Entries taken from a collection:
——
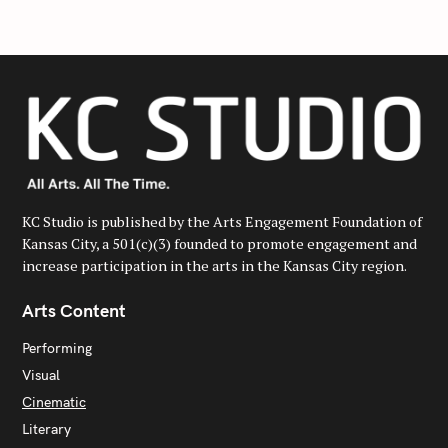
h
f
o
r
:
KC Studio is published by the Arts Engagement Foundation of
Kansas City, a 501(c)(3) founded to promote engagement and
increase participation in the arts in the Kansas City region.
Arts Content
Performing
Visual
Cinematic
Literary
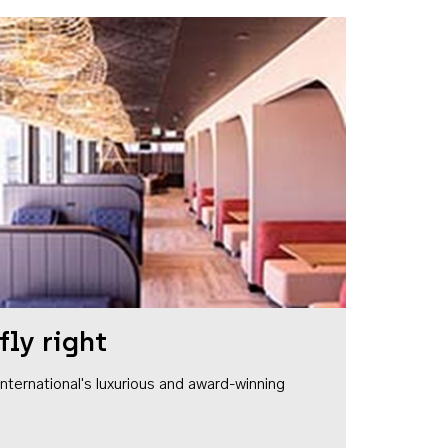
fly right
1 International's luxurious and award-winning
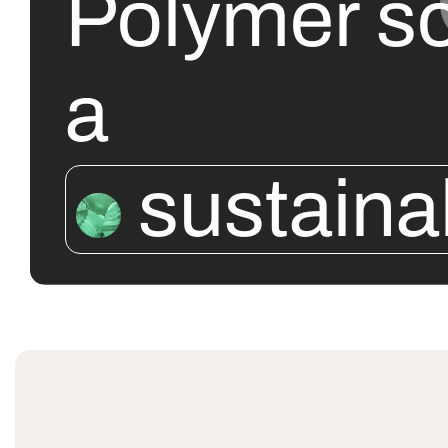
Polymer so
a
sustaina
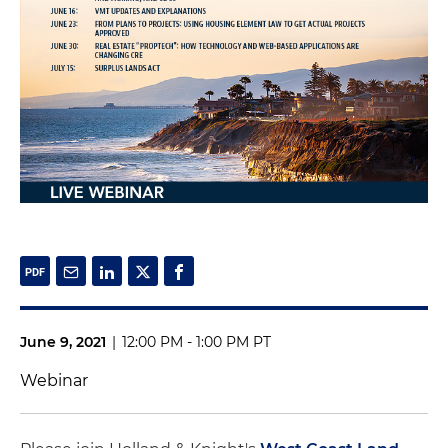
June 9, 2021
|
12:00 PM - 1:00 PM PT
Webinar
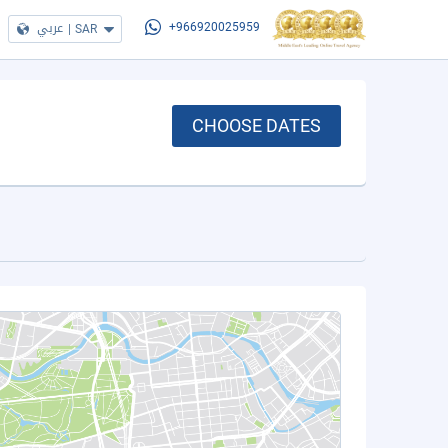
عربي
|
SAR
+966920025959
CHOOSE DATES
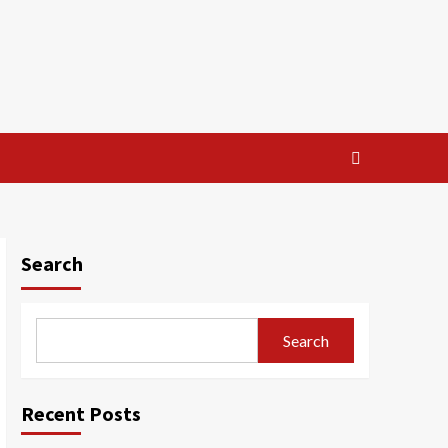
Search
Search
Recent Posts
——
▶ **TRY IT**:
Copy out each line from the preceding entries that mentions the word "City".

▶ **ANSWER SECTION**:
Kansas City, a 501(c)(3) founded to promote engagement and
increase participation in the arts in the Kansas City region.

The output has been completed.